QTc prolongation and torsade de pointes have been observed (dose dependent); use caution in patients with a history of QTc prolongation, with medications known to increase sunitinib levels or prolong the QT interval, or patients with preexisting (relevant) cardiac disease, bradycardia, or electrolyte imbalance. Consider baseline and periodic 12-lead ECGs; correct electrolyte abnormalities prior to treatment and monitor and correct potassium, calcium, and magnesium levels during therapy.

Reversible posterior leukoencephalopathy syndrome (RPLS) has been reported rarely (some fatal). Symptoms of RPLS include confusion, headache, hypertension, lethargy, seizure, blindness and/or other vision, or neurologic disturbances; interrupt treatment and begin medical management, including management of hypertension.

Thyroid dysfunction (eg, hypothyroidism, hyperthyroidism, thyroiditis) may occur. Hyperthyroidism, sometimes followed by hypothyroidism, has also been reported. Monitor thyroid function at baseline and monitor for signs/symptoms of thyroid dysfunction during treatment. Patients not receiving thyroid hormone replacement therapy at sunitinib initiation should be monitored (TSH) every 4 weeks for 4 months and then every 2 to 3 months; those patients already receiving levothyroxine prior to initiating sunitinib should have TSH monitored every 4 weeks until levels and levothyroxine dose are stable, then monitor every 2 months (Hamnvik 2011).

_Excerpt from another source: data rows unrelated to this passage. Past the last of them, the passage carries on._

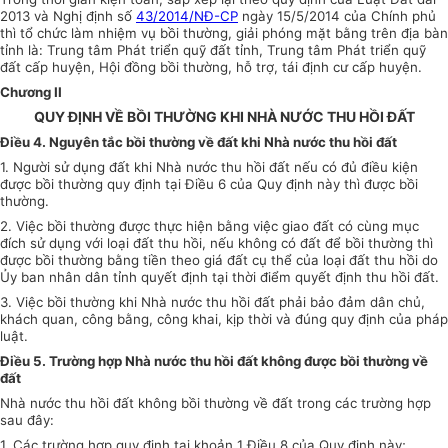
2013 và Nghị định số
43/2014/NĐ-CP
ngày 15/5/2014 của Chính phủ
thì tổ chức làm nhiệm vụ bồi thường, giải phóng mặt bằng trên địa bàn
tỉnh là: Trung tâm Phát triển quỹ đất tỉnh, Trung tâm Phát triển quỹ
đất cấp huyện, Hội đồng bồi thường, hỗ trợ, tái định cư cấp huyện.
Chương II
QUY ĐỊNH VỀ BỒI THƯỜNG KHI NHÀ NƯỚC THU HỒI ĐẤT
Điều 4. Nguyên tắc bồi thường về đất khi Nhà n
ướ
c thu hồi đất
1. Người sử dụng đất khi Nhà nước thu hồi đất nếu có đủ điều kiện
được bồi thường quy định tại Điều 6 của Quy định này thì được bồi
thường.
2. Việc bồi thường được thực hiện bằng việc giao đất có cùng mục
đích sử dụng với loại đất thu hồi, nếu không có đất để bồi thường thì
được bồi thường bằng tiền theo giá đất cụ thể của loại đất thu hồi do
Ủy ban
nhân dân tỉnh quyết định tại thời điểm
quyết
định thu hồi đất.
3. Việc bồi thường khi Nhà nước thu hồi đất phải bảo đảm dân chủ,
khách quan, công bằng, công khai, kịp thời và đúng quy định của pháp
luật.
Điều 5.
Trường hợp
Nhà nước thu hồi đất không được bồi thường về
đất
Nhà nước thu hồi đất không bồi thường về đất trong các trường hợp
sau đây:
1. Các trường
hợp quy
định tại khoản 1 Điều 8 của Quy định này;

Thrombotic microangiopathy (including thrombotic thrombocytopenic purpura and hemolytic uremic syndrome), sometimes leading to renal failure or fatality, has been reported with sunitinib, both as monotherapy and in combination with bevacizumab. Discontinue sunitinib if thrombotic microangiopathy develops; effects may be reversible after discontinuation.

Tumor lysis syndrome (TLS), including fatalities, has been reported, predominantly in patients with RCC or GIST. Risk for TLS is higher in patients with a high tumor burden prior to treatment; monitor closely. Correct clinically significant dehydration and treat high uric acid levels prior to initiation of treatment.

Impaired wound healing has been reported with sunitinib; temporarily withhold treatment for patients undergoing major surgical procedures. The optimal time to resume treatment after a procedure has not been determined; the decision to resume sunitinib following a major surgical procedure should be based on clinical judgement of recovery from surgery. Disease-related concerns:

An increased incidence of fatigue, thyroid dysfunction and treatment-induced hypertension was reported in patients with renal insufficiency (CrCl ≤60 mL/minute) who received sunitinib for the treatment of renal cell cancer (Gupta 2011). Concurrent drug therapy issues:

Potentially significant interactions may exist, requiring dose or frequency adjustment, additional monitoring, and/or selection of alternative therapy. Consult drug interactions database for more detailed information. Other warnings/precautions:

Dosing schedules vary by indication; some treatment regimens are continuous daily dosing; other treatment schedules are daily dosing for 4 weeks of a 6-week cycle (4 weeks on, 2 weeks off).